Visualizing A Light Wave I'm new to the forum. So I'm not sure how a question like this will be received, but it's a sincere question that I have wonder about often.
Let's say on a nice summer evening I shine a red laser across my backyard. What if I could freeze time and walk up to a portion of the wave as it traversed the yard. What if I could really examine it, say enlarge the beam so all its components down to the photon level were visible or measureable. Would I see textbook looking sine waves. Would it be billions of little waves. Would each wave have width and height. Would I be able to identify its parts. "Oh, look, there's a wave. Look there's a photon". 
 A: No, unfortunately you will not be able to see what is purely a math description of something that is impossible to visualize. I can't tell you what you would see, because I can't visualize it either.
Here is one common example of how we use mental pictures:

It's a graph/picture of time versus velocity, but you know it's only a representation, that the 45 degree line at the start represents acceleration, and is really not a hill.
Imo, because I am not an expert, it would be exactly the  same as if I told you I knew exactly what an electron "looked" like. Would you believe me? What questions would you ask me before you made up your mind? I would be telling you that I could see a "thing," that mathwise needs to go around twice before it gets back to its starting point, that can be linked with another electron and change its properties, as soon as the first electron changes, no matter how far away it was and completely ignore the speed of light. Also, mathwise only, it can be in more than one place at the same time.

Now here is a picture of an electromagnetic wave. The fields are shown as plane surfaces, at right angles to each other, but the real  electric field is not a bit like that. It has depth and it weakens when you move away from the plane of the arrows, but we can't really draw pictures like that, especially in 2 D.  A 3 D model would be better, but it's still not the proper picture, because there really is no full representation of the quantum world, using classical pictures.
These are just analogies so we can work more easily  with the math that really describes them. We need mental pictures, in order to try and understand the quantum world better, and we can't resist thinking of things in 3 D terms because that's what we are used to. 
A: Great question. I'm a junior undergrad physics major, and I know it's one thing to take what teachers tell you and understand it well enough to solve problems, but quite another to understand it well enough to satisfy one's own curiosity. 
Let's begin with "Look there's a photon." This sounds fishy to me, since you see objects when photons emitted or reflected from them enter your eye.

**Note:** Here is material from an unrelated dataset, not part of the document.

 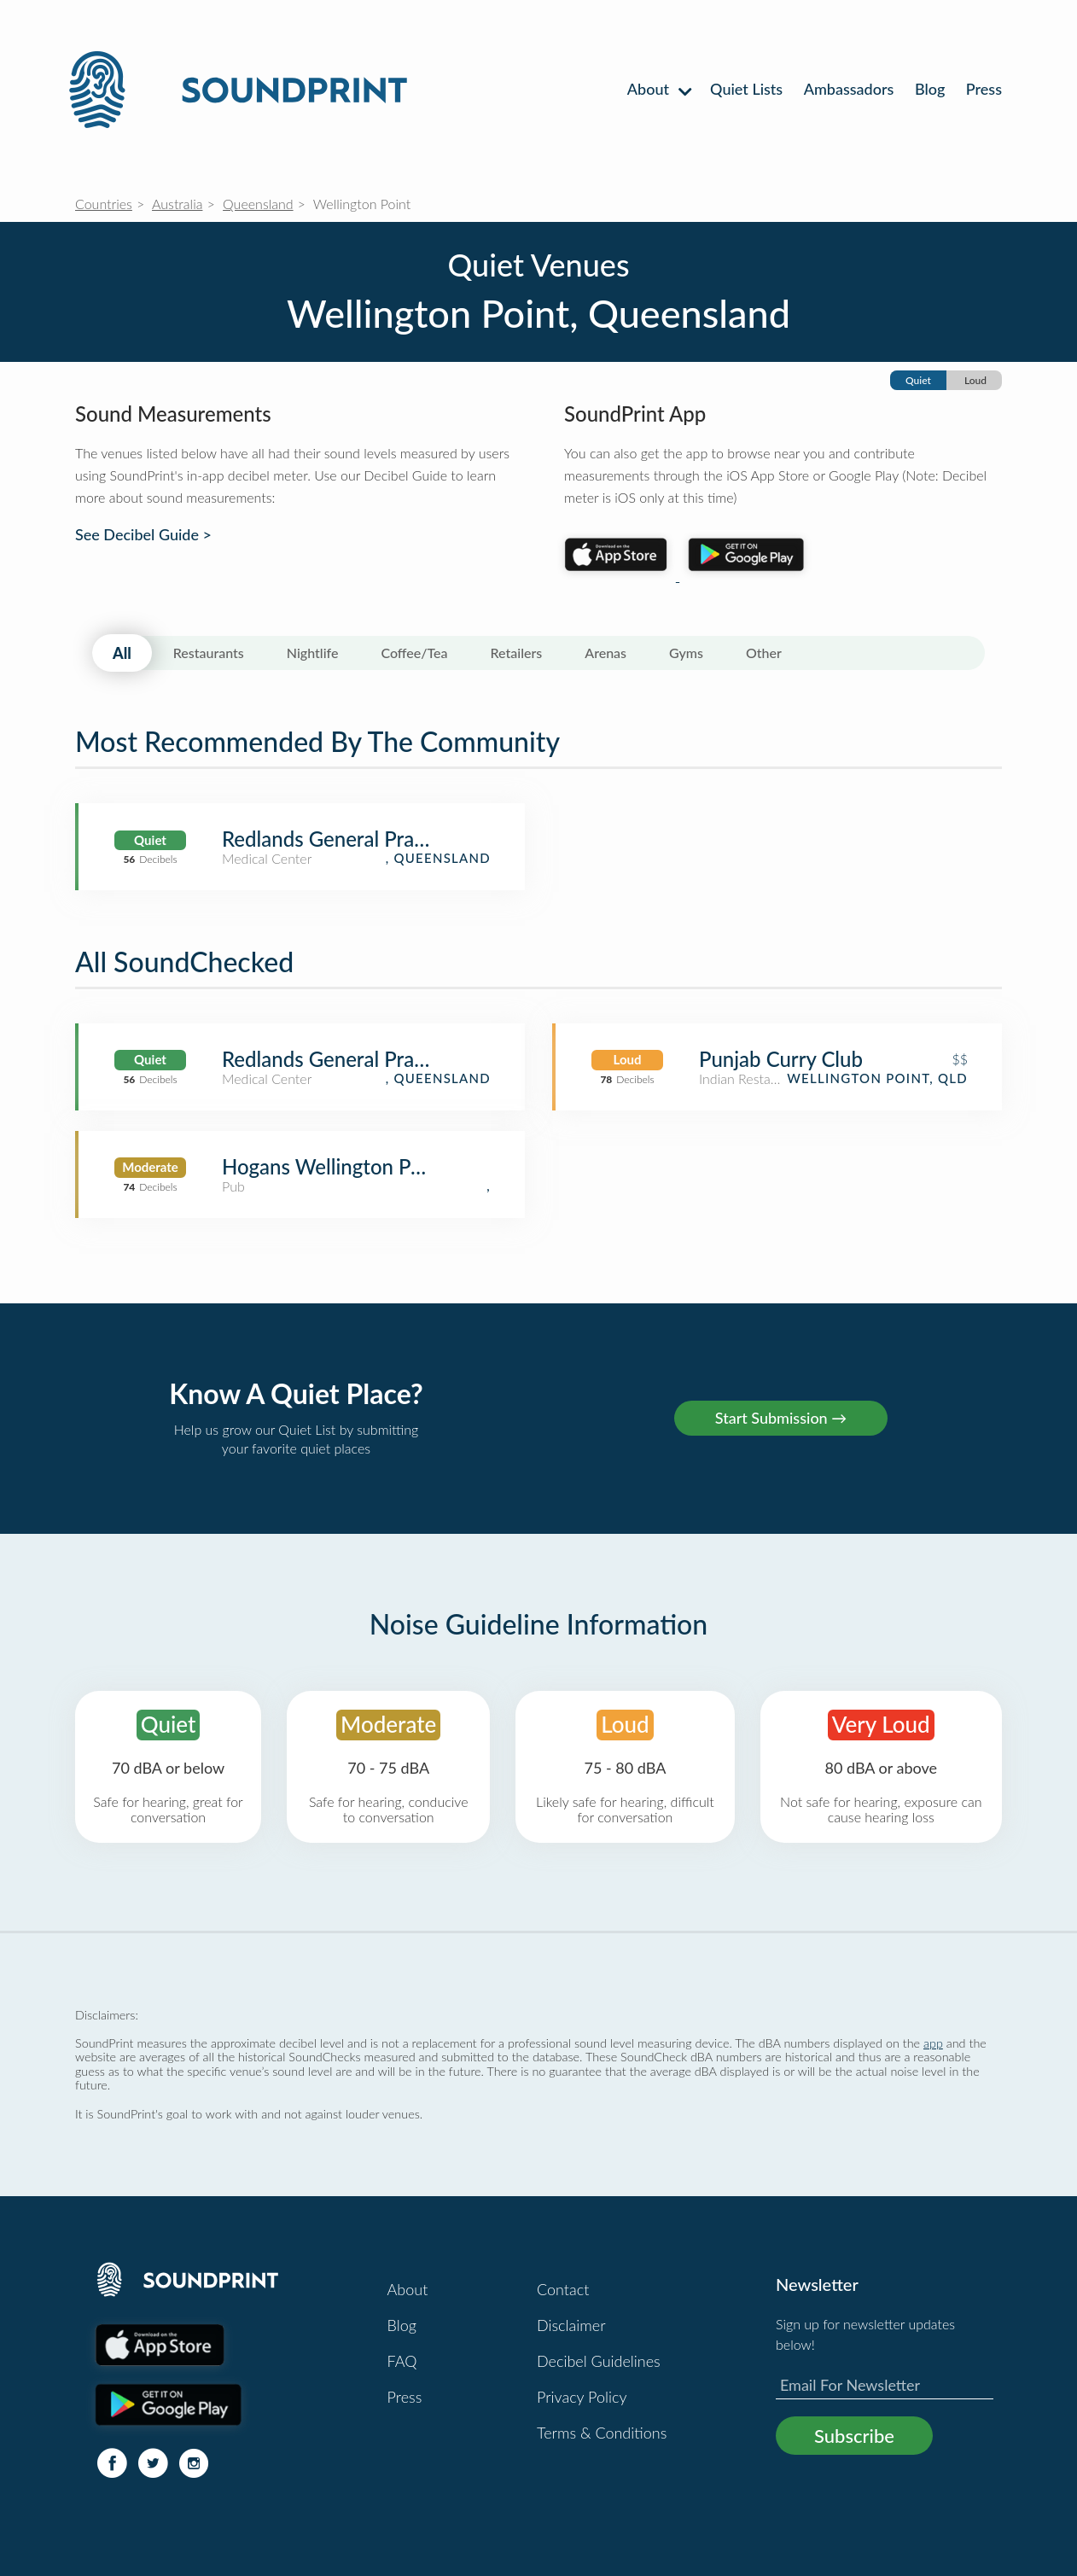 I want to click on Arenas, so click(x=605, y=652).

You could say you never actually see objects, just photons (but then you're talking philosophy, as Feynman says). Thus to see a photon it has to be in your eye. You can't point it out to someone. That said, if you are small enough and appropriately calibrate your retinas, you would see the light one photon at a time (Can a Human See a Single Photon?). I suspect it might look like a red dot, but of course, what it looks like to us is probably more a question of biology than physics. Suppose your laser were ultraviolet instead of red, then you wouldn't see anything at all, but it's still there. 
As for the waves, you wouldn't actually see them since these are oscillating electric and magnetic fields. However, if you have the proper equipment, you could plot their strength at every point and see them this way. 
A: Some researchers in Austria decided to take a picture of the electric field of a short pulse of light. They took an image of the electric field of light going up and down as a short pulse of light went past, by looking at how it deflected nearby electrons.

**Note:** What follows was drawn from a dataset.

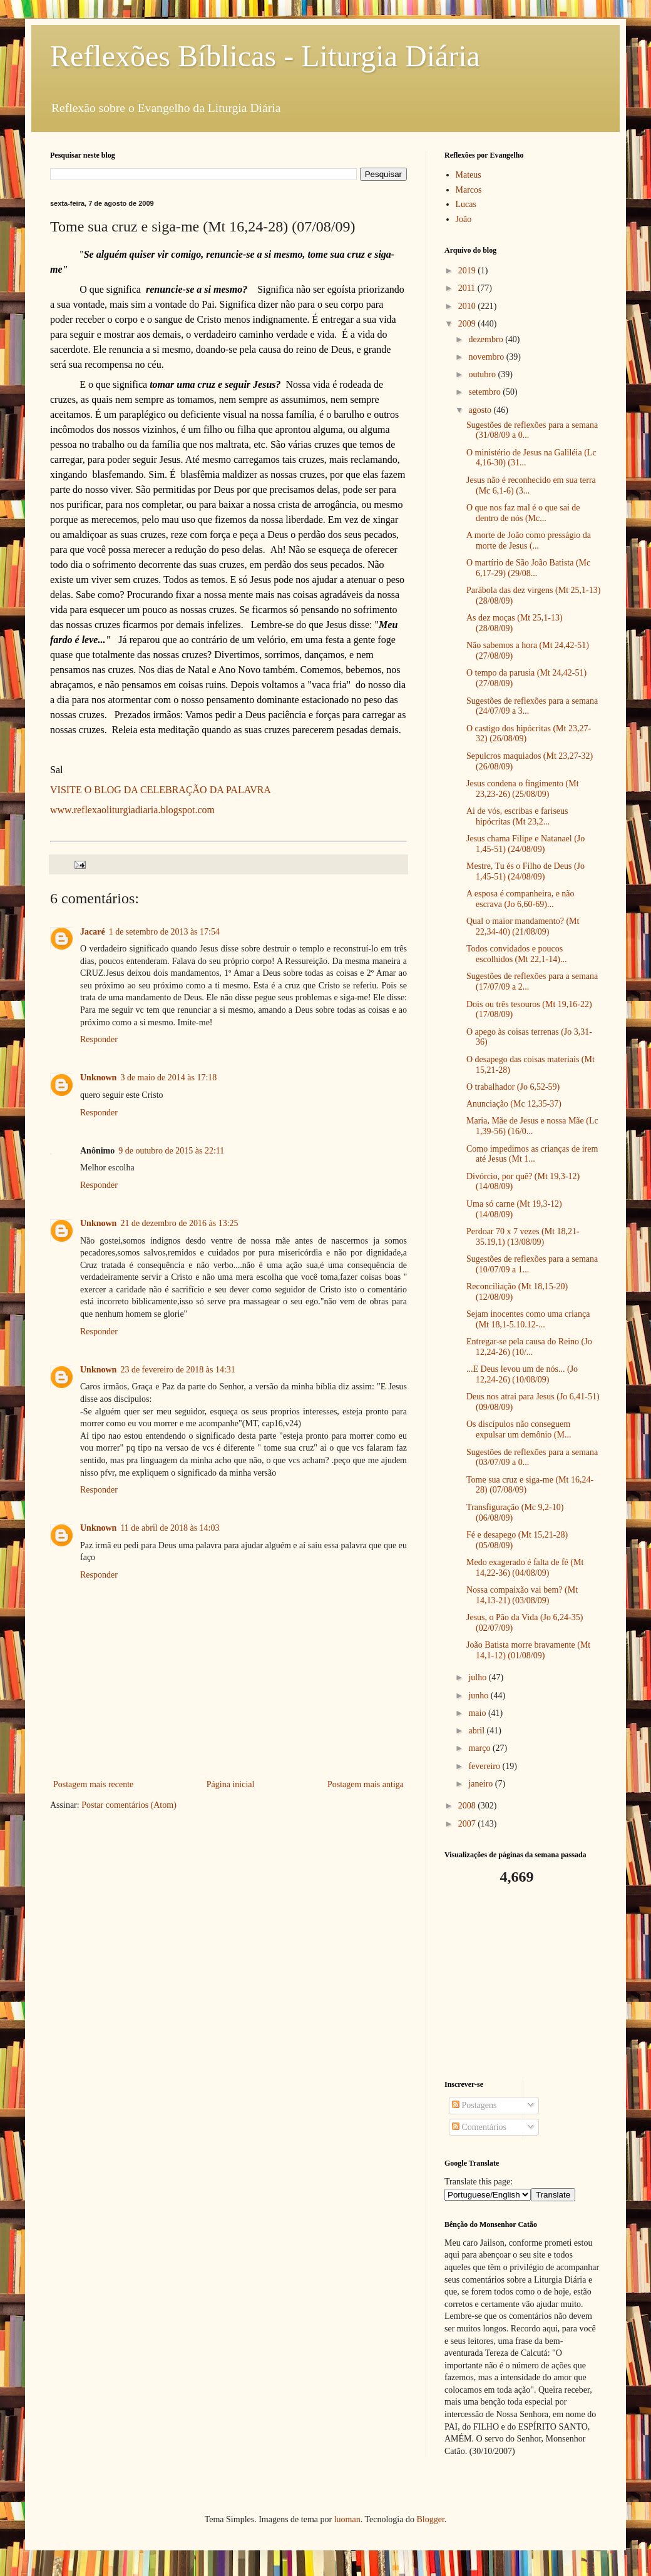 This screenshot has height=2576, width=651. What do you see at coordinates (132, 809) in the screenshot?
I see `www.reflexaoliturgiadiaria.blogspot.com` at bounding box center [132, 809].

Source: Goulielmakis et. al. "Direct Measurement of Light Waves", Science,
Vol. 305, Issue 5688, pp. 1267-1269, 2004.
DOI: 10.1126/science.1100866 
http://science.sciencemag.org/content/305/5688/1267.full
A: How your laser works
It is common sense that electrons get pushed into higher energy levels and synchronous falling back in lower energy level and by this synchronous somehow emit photons. This photons get reflected between two mirrors, but one of them let some amount of this photons through. This artful designed device creates a beam of photons with nearly the same frequency and focused in parallel directions. So you get a coherent (more or less) stream of photons
How a radio wave is created
To recognise this is important, because this type of EM radiation often is called an EM wave. In reality it happens something that is in the result similar to the lasers emission of photons. A lot of electron get accelerated in the antenna rod and by this more or less synchronous emit photons, but this time in a broad range of wavelengths. Since the electrons get accelerated for- and backwards in the rod the intensity of the emission is swelling and the electric as well as the magnetic component of the EM radiation has the properties of a wave. It is well understood that in the nearfield of the antenna the electric component is perpendicular to the magnetic component and both are perpendicular to the direction of propagation of the emitted photons. It has to be underlined that the two components are shifted by 90° to each other. 
What is a photon
To explore the full behaviour of a single photon is until now impossible because of the slowness of the observation instrument. But it is possible to conclude from behaviour of the nearfield of the radio wave to the behaviour of single photons. Each of the emitted photons has the same properties as the whole emission:


*

*two field components, an electric and a magnetic

*both 90° staying on each other (in vacuum)

*both shifted by 90° to each other

*both ( in vacuum) directed 90° to the direction of the photons propagation



So if you are able to "float" with the photon through space you will see a swelling electric and a swelling magnetic field component.